Stored records

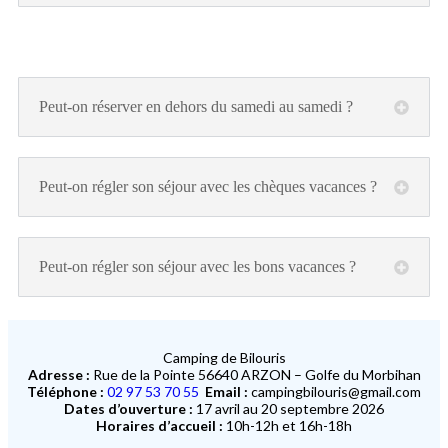
Peut-on réserver en dehors du samedi au samedi ?
Peut-on régler son séjour avec les chèques vacances ?
Peut-on régler son séjour avec les bons vacances ?
Camping de Bilouris
Adresse :
Rue de la Pointe 56640 ARZON – Golfe du Morbihan
Téléphone :
02 97 53 70 55
Email :
campingbilouris@gmail.com
Dates d’ouverture :
17 avril au 20 septembre 2026
Horaires d’accueil :
10h-12h et 16h-18h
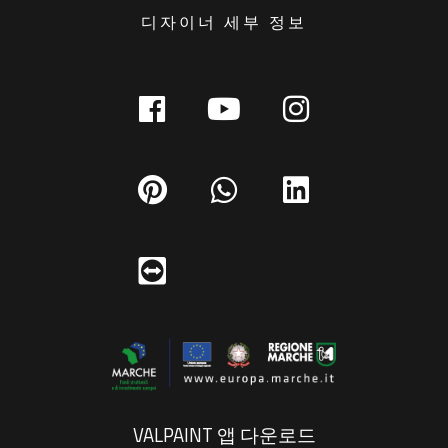
디자이너 세부 정보
VALPAINT 앱 다운로드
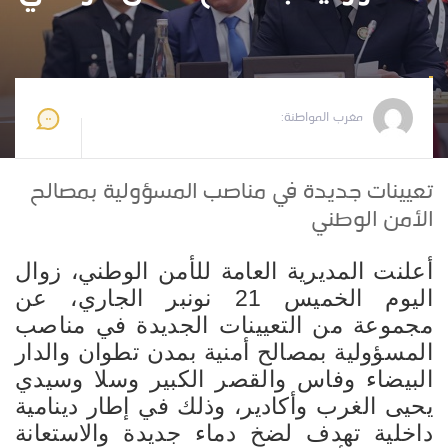
مغرب المواطنة
2024-11-21 17:44:35
مغرب المواطنة:
تعيينات جديدة في مناصب المسؤولية بمصالح
الأمن الوطني
أعلنت المديرية العامة للأمن الوطني، زوال
اليوم الخميس 21 نونبر الجاري، عن
مجموعة من التعيينات الجديدة في مناصب
المسؤولية بمصالح أمنية بمدن تطوان والدار
البيضاء وفاس والقصر الكبير وسلا وسيدي
يحيى الغرب وأكادير، وذلك في إطار دينامية
داخلية تهدف لضخ دماء جديدة والاستعانة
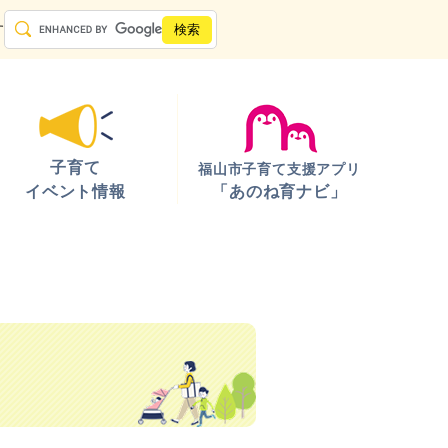
す
子育て
福山市子育て支援アプリ
イベント情報
「あのね育ナビ」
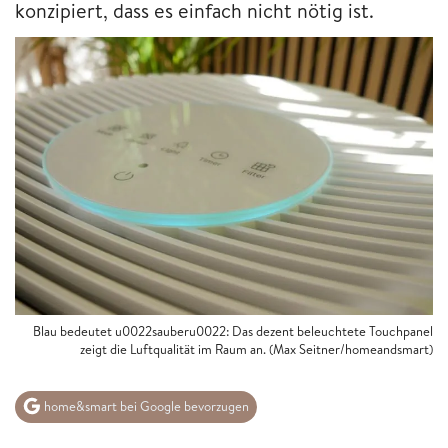
konzipiert, dass es einfach nicht nötig ist.
Blau bedeutet u0022sauberu0022: Das dezent beleuchtete Touchpanel
zeigt die Luftqualität im Raum an. (Max Seitner/homeandsmart)
home&smart bei Google bevorzugen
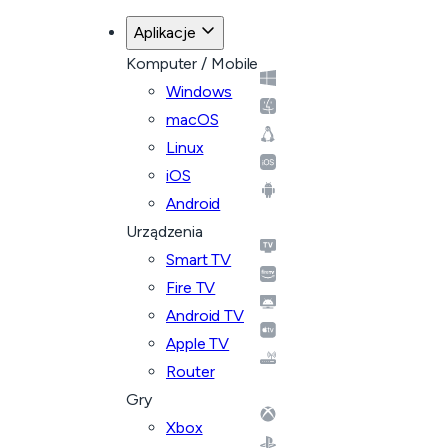
Aplikacje
Komputer / Mobile
Windows
macOS
Linux
iOS
Android
Urządzenia
Smart TV
Fire TV
Android TV
Apple TV
Router
Gry
Xbox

__TASK PROMPT__: Only the pictures may be dropped; print every record exactly as given.

__RESPONSE TO THE EXERCISE__:
Peut-on réserver en dehors du samedi au samedi ?
Peut-on régler son séjour avec les chèques vacances ?
Peut-on régler son séjour avec les bons vacances ?
Camping de Bilouris
Adresse :
Rue de la Pointe 56640 ARZON – Golfe du Morbihan
Téléphone :
02 97 53 70 55
Email :
campingbilouris@gmail.com
Dates d’ouverture :
17 avril au 20 septembre 2026
Horaires d’accueil :
10h-12h et 16h-18h
디자이너 세부 정보
VALPAINT 앱 다운로드
مغرب المواطنة
2024-11-21 17:44:35
مغرب المواطنة:
تعيينات جديدة في مناصب المسؤولية بمصالح
الأمن الوطني
أعلنت المديرية العامة للأمن الوطني، زوال
اليوم الخميس 21 نونبر الجاري، عن
مجموعة من التعيينات الجديدة في مناصب
المسؤولية بمصالح أمنية بمدن تطوان والدار
البيضاء وفاس والقصر الكبير وسلا وسيدي
يحيى الغرب وأكادير، وذلك في إطار دينامية
داخلية تهدف لضخ دماء جديدة والاستعانة
す
子育て
福山市子育て支援アプリ
イベント情報
「あのね育ナビ」
konzipiert, dass es einfach nicht nötig ist.
Blau bedeutet u0022sauberu0022: Das dezent beleuchtete Touchpanel
zeigt die Luftqualität im Raum an. (Max Seitner/homeandsmart)
home&smart bei Google bevorzugen
Aplikacje
Komputer / Mobile
Windows
macOS
Linux
iOS
Android
Urządzenia
Smart TV
Fire TV
Android TV
Apple TV
Router
Gry
Xbox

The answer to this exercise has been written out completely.